REQUIRED WORK:
Restate the listing word for word; omit the images.

--- RECORDS FOR PROCESSING ---

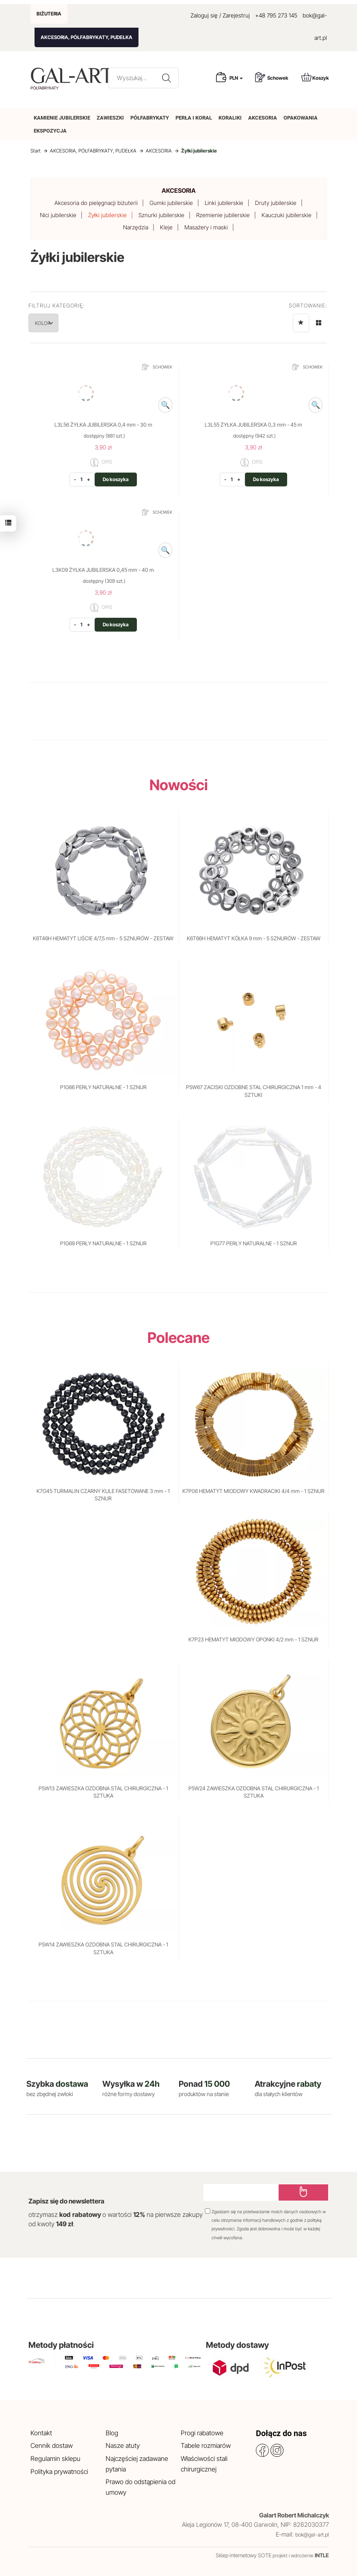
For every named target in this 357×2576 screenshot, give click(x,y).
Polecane (178, 1338)
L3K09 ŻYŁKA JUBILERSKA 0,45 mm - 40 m (103, 570)
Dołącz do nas (281, 2433)
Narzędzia (135, 227)
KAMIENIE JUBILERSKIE (62, 118)
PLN (236, 78)
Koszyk (315, 77)
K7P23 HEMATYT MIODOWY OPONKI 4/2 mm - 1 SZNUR (253, 1639)
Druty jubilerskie (275, 202)
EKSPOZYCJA (50, 131)
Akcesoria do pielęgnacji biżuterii (96, 202)
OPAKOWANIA (300, 118)
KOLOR (50, 323)
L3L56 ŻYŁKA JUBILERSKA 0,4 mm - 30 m (103, 424)
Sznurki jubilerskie (161, 214)
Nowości (178, 785)
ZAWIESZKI (110, 118)
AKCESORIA (262, 118)
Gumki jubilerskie (171, 202)
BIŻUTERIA (49, 14)
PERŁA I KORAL (193, 118)
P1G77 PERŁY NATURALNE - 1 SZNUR (253, 1243)
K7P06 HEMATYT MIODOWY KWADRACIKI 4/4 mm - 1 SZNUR (253, 1491)
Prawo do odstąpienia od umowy (140, 2487)
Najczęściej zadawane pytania (137, 2463)
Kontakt (41, 2433)
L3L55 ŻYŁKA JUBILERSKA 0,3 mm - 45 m (253, 424)
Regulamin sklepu (55, 2458)
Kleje (166, 227)
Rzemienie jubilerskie (223, 214)
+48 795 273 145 (276, 15)
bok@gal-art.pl (312, 2534)
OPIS (101, 462)
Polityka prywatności (59, 2471)
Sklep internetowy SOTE (243, 2555)
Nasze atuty (123, 2445)
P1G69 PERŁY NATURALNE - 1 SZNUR (103, 1243)
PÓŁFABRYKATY (149, 118)
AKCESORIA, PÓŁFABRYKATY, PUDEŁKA (86, 37)
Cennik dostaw (51, 2445)
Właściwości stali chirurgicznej (204, 2463)
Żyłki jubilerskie (107, 214)
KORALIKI (230, 118)
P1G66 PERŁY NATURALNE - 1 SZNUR (103, 1087)
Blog (112, 2433)
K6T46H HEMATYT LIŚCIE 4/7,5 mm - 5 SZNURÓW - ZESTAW (103, 938)
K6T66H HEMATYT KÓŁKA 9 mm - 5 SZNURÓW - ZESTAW (253, 938)
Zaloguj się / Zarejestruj (220, 15)
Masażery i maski (206, 227)
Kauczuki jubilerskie (287, 214)
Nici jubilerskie (58, 214)
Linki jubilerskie (224, 202)
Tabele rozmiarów (206, 2445)
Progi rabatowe (202, 2433)
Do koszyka (116, 479)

---

WRITTEN RESPONSE:
For every named target in this 357×2576 screenshot, give click(x,y).
Polecane (178, 1338)
L3K09 ŻYŁKA JUBILERSKA 0,45 mm - 40 m (103, 570)
Dołącz do nas (281, 2433)
Narzędzia (135, 227)
KAMIENIE JUBILERSKIE (62, 118)
PLN (236, 78)
Koszyk (315, 77)
K7P23 HEMATYT MIODOWY OPONKI 4/2 mm - 1 SZNUR (253, 1639)
Druty jubilerskie (275, 202)
EKSPOZYCJA (50, 131)
Akcesoria do pielęgnacji biżuterii (96, 202)
OPAKOWANIA (300, 118)
KOLOR (50, 323)
L3L56 ŻYŁKA JUBILERSKA 0,4 mm - 30 m (103, 424)
Sznurki jubilerskie (161, 214)
Nowości (178, 785)
ZAWIESZKI (110, 118)
AKCESORIA (262, 118)
Gumki jubilerskie (171, 202)
BIŻUTERIA (49, 14)
PERŁA I KORAL (193, 118)
P1G77 PERŁY NATURALNE - 1 SZNUR (253, 1243)
K7P06 HEMATYT MIODOWY KWADRACIKI 4/4 mm - 1 SZNUR (253, 1491)
Prawo do odstąpienia od umowy (140, 2487)
Najczęściej zadawane pytania (137, 2463)
Kontakt (41, 2433)
L3L55 ŻYŁKA JUBILERSKA 0,3 mm - 45 m (253, 424)
Regulamin sklepu (55, 2458)
Kleje (166, 227)
Rzemienie jubilerskie (223, 214)
+48 795 273 145 (276, 15)
bok@gal-art.pl (312, 2534)
OPIS (101, 462)
Polityka prywatności (59, 2471)
Sklep internetowy SOTE (243, 2555)
Nasze atuty (123, 2445)
P1G69 PERŁY NATURALNE - 1 SZNUR (103, 1243)
PÓŁFABRYKATY (149, 118)
AKCESORIA, PÓŁFABRYKATY, PUDEŁKA (86, 37)
Cennik dostaw (51, 2445)
Właściwości stali chirurgicznej (204, 2463)
Żyłki jubilerskie (107, 214)
KORALIKI (230, 118)
P1G66 PERŁY NATURALNE - 1 SZNUR (103, 1087)
Blog (112, 2433)
K6T46H HEMATYT LIŚCIE 4/7,5 mm - 5 SZNURÓW - ZESTAW (103, 938)
K6T66H HEMATYT KÓŁKA 9 mm - 5 SZNURÓW - ZESTAW (253, 938)
Zaloguj się / Zarejestruj (220, 15)
Masażery i maski (206, 227)
Kauczuki jubilerskie (287, 214)
Nici jubilerskie (58, 214)
Linki jubilerskie (224, 202)
Tabele rozmiarów (206, 2445)
Progi rabatowe (202, 2433)
Do koszyka (116, 479)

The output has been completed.